The Samba-Bugzilla – Bug 6837
"Too many open files" when trying to access large number of files
Last modified: 2009-12-30 13:33:34 UTC
I recently upgraded to Samba 3.4.2 from Samba 3.3.7, and now when I try to compile setup for GIMP (which I cross-compile from Linux, and keep on a Samba share), the Inno Setup compiler dies with "File does not exist" error during the initial part of compile. It does this while it's reading version information from all files that are to be included in the installer (the file it tries to read is definitely there and otherwise is accessible). Afterwards my file manager (I'm using a console mode one, from which I also invoke the compiler) complains with "Too many open files. Cannot read folder contents." and doesn't display the directory contents.
Looking at compile logs, the error happens after the compiler has read 1007 files from 48 directories (the file it's trying to access is in a new directory).
Samba 3.4.2 is running as domain server, on Gentoo Linux amd64 (kernel 2.6.31-gentoo-r1, gcc (Gentoo 4.3.2-r4 p1.7, pie-10.1.5) 4.3.2), the client is Windows 7 RTM.
I looked a bit more into this: it seems that simply copying files will sometimes trigger this problem when reading reaches the 49th directory.
What does ulimit -n say for the max number of open files allowable ?
Can you increase the 1024 and retry?
Increasing to 2048 just causes the error to appear later (after 2038 files).
I did some other tests, and it appears that the problem doesn't happen when using Windows XP as a client. If I compare smbstatus output when reading files from XP and 7, there's a much larger number of files shown locked when reading from Windows 7 (although only a single file should be open at any given time).
I also tried this at work, where we have a Samba 3.0.33 as a fileserver, and couldn't reproduce the issue there. smbstatus also never showed more than a single file locked (I tried reading the files from XP and Win7 RC7100 clients).
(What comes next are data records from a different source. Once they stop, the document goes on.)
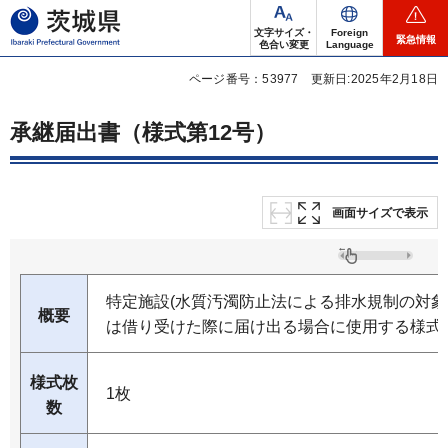
茨城県
文字サイズ・
Foreign
緊急情報
色合い変更
Language
ページ番号：53977
更新日:2025年2月18日
承継届出書（様式第12号）
画面サイズで表示
特定施設(水質汚濁防止法による排水規制の対象
概要
は借り受けた際に届け出る場合に使用する様式です
様式枚
1枚
数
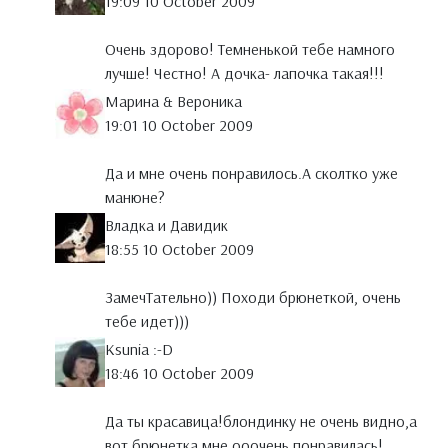
19:09 10 October 2009
Очень здорово! Темненькой тебе намного
лучше! Честно! А дочка- лапочка такая!!!
Марина & Вероника
19:01 10 October 2009
Да и мне очень понравилось.А сколтко уже
манюне?
Владка и Давидик
18:55 10 October 2009
ЗамечТательно)) Походи брюнеткой, очень
тебе идет)))
Ksunia :-D
18:46 10 October 2009
Да ты красавица!блондинку не очень видно,а
вот брюнетка мне ооочень понравилась!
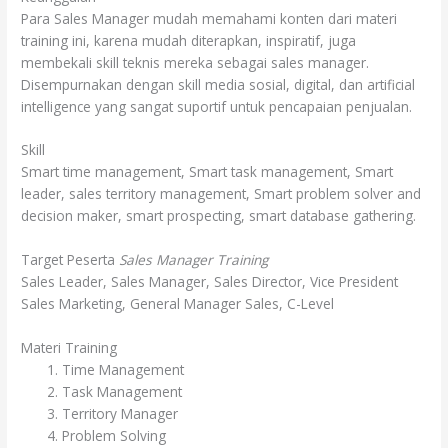
Para Sales Manager mudah memahami konten dari materi
training ini, karena mudah diterapkan, inspiratif, juga
membekali skill teknis mereka sebagai sales manager.
Disempurnakan dengan skill media sosial, digital, dan artificial
intelligence yang sangat suportif untuk pencapaian penjualan.
Skill
Smart time management, Smart task management, Smart
leader, sales territory management, Smart problem solver and
decision maker, smart prospecting, smart database gathering.
Target Peserta
Sales Manager Training
Sales Leader, Sales Manager, Sales Director, Vice President
Sales Marketing, General Manager Sales, C-Level
Materi Training
Time Management
Task Management
Territory Manager
Problem Solving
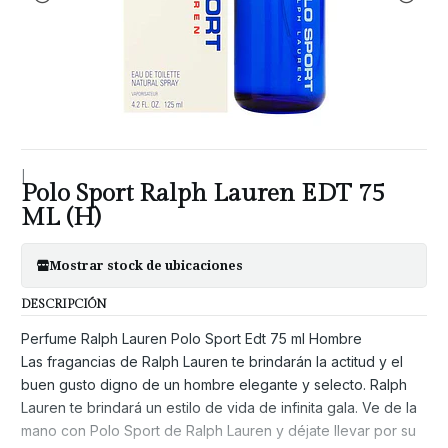
|
Polo Sport Ralph Lauren EDT 75
ML (H)
Mostrar stock de ubicaciones
DESCRIPCIÓN
Perfume Ralph Lauren Polo Sport Edt 75 ml Hombre
Las fragancias de Ralph Lauren te brindarán la actitud y el
buen gusto digno de un hombre elegante y selecto. Ralph
Lauren te brindará un estilo de vida de infinita gala. Ve de la
mano con Polo Sport de Ralph Lauren y déjate llevar por su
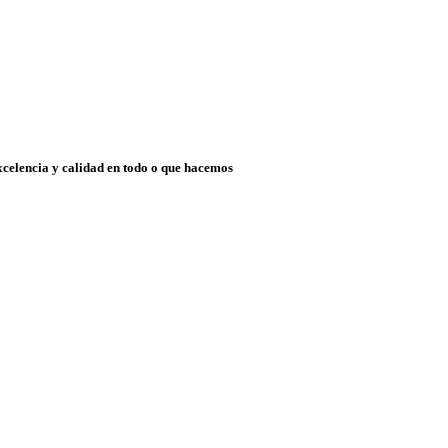
xcelencia y calidad en todo o que hacemos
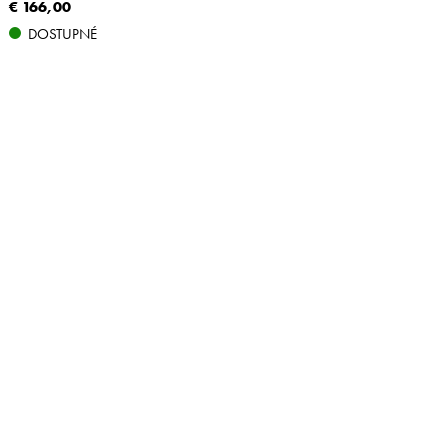
€ 166,00
DOSTUPNÉ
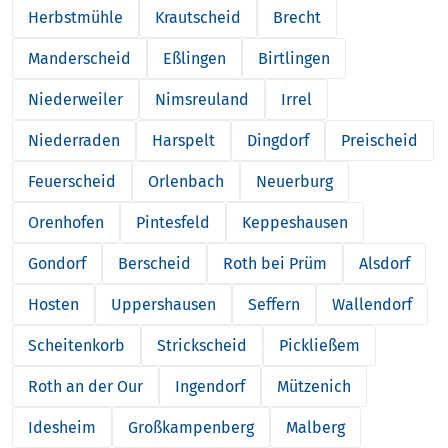
Herbstmühle
Krautscheid
Brecht
Manderscheid
Eßlingen
Birtlingen
Niederweiler
Nimsreuland
Irrel
Niederraden
Harspelt
Dingdorf
Preischeid
Feuerscheid
Orlenbach
Neuerburg
Orenhofen
Pintesfeld
Keppeshausen
Gondorf
Berscheid
Roth bei Prüm
Alsdorf
Hosten
Uppershausen
Seffern
Wallendorf
Scheitenkorb
Strickscheid
Pickließem
Roth an der Our
Ingendorf
Mützenich
Idesheim
Großkampenberg
Malberg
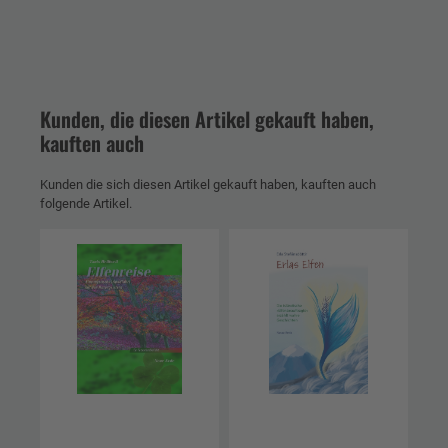
Kunden, die diesen Artikel gekauft haben,
kauften auch
Kunden die sich diesen Artikel gekauft haben, kauften auch
folgende Artikel.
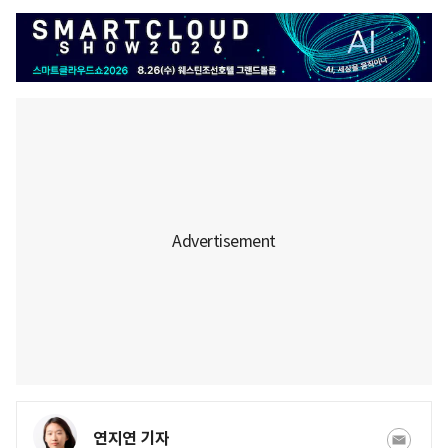
연지연 기자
Please upload network traces of Win7 against Samba 3.0 (the working version) and Win7 against 3.4 (the broken version) together with the respective debug level 10 logs of smbd. We need to know why Windows 7 does not close the files against the new version. Information on how to create useful network traces can be found under
Here's Windows 7 against the failing server:
While doing the capture, I noticed that the problem is somewhat timing sensitive - if I had the GUI Wireshark capturing, it apparently slowed everything down just enough that the problem didn't happen. The capture was made with ulimit -n at 1024.
I haven't been able to make a capture at work yet (where I couldn't reproduce this problem in my initial tests), however I now suspect that the reason I couldn't reproduce the problem there is that the network at work is only 100Mbps, while I have gigabit at home.
This issue is still there in 3.4.3, and easily reproducible by just doing a drag-n-drop of the kernel source tree onto a samba share with oplocks enabled. It works fine with oplocks disabled.
It seems Win7 and Win2K8-R2 behave differently than older versions of Windows. With both Samba 3.0 and 3.4, smbstatus will show open files up to the ulimit -n limit. But the error never shows up on 3.0; once the limit is reached, new files are closed immediately after usage. With 3.4, this doesn't happen, and Windows reports an error. With "oplocks = 0" set on the share, smbstatus reports just one file open at a time.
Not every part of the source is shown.